As has already been mentioned, Fig. 8 also shows that wheezes are the most homogeneous class, and in the case of samples containing this phenomenon as a correct answer described by the standard they were mainly confused with respect to the respiratory cycle (inhale / exhale).
In conclusion, it can be considered that the effectiveness of physicians in the clear classification of auscultation sounds with the use of detailed sound classes is low and very heterogeneous. It seems that in the case of a screening test, which can be assumed for a respiratory examination with a stethoscope, the standardized nomenclature proposed by Pasterkamp et al. (2016) is sufficiently precise and should provide the basis for a standardized classification of sounds for every language and further detailed respiratory diagnostics. This kind of classification should be also standardized and taught during medical studies and scholarships as a globally unified and unequivocal theory with the same semantic meaning. This approach would eliminate misunderstanding between physicians which is very common even when they speak the same language.
It should also be emphasized that due to the ever-growing market of electronic stethoscopes, it is possible to record normal and pathological respiratory sounds.
Accordingly the results of the study prove that the ability of detection of different auscultation phenomena can be significantly improved by training (which is made in everyday practice by pulmonologists who obtained higher scores). Moreover the survey across the participants suggests that there is a strong need to have more training during study and further practice. It must be emphasized that this problem is a global one which was also mentioned by other authors.
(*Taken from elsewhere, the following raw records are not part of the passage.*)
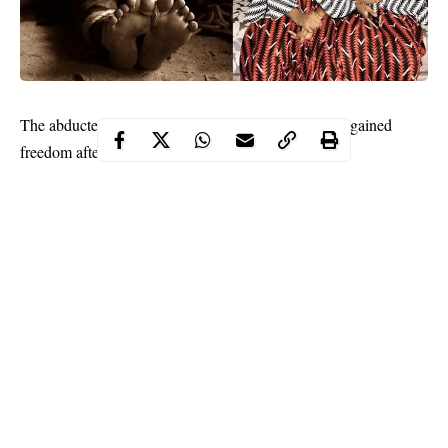
The abducted Zamfara twin and brides-to-be have regained
freedom after more than three weeks in
captivity
.
The vice chairman of Zurmi LGA, Alhaji Abubakar Dauran,
confirmed the development to Daily Trust on Saturday.
“We are waiting for their arrival now; they were released after
ransom was paid even though their sister called Sumayya is still
with them. But you should give us some time please we will talk
to you later,” Dauran said.
Continue Reading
It seems reasonable to create a worldwide database with auscultation signals described by the best specialists that will be used during education. Additionally the possibility of recording and storage of signals during the examination may be a good verification of the quality of this subjective procedure and may lead to increase in objectivity. This is highlighted also by the results that suggest that physicians (except pulmonologists), in general, are not better than medical students. This confirms the need of practical education not only during studies but also during further medical practice.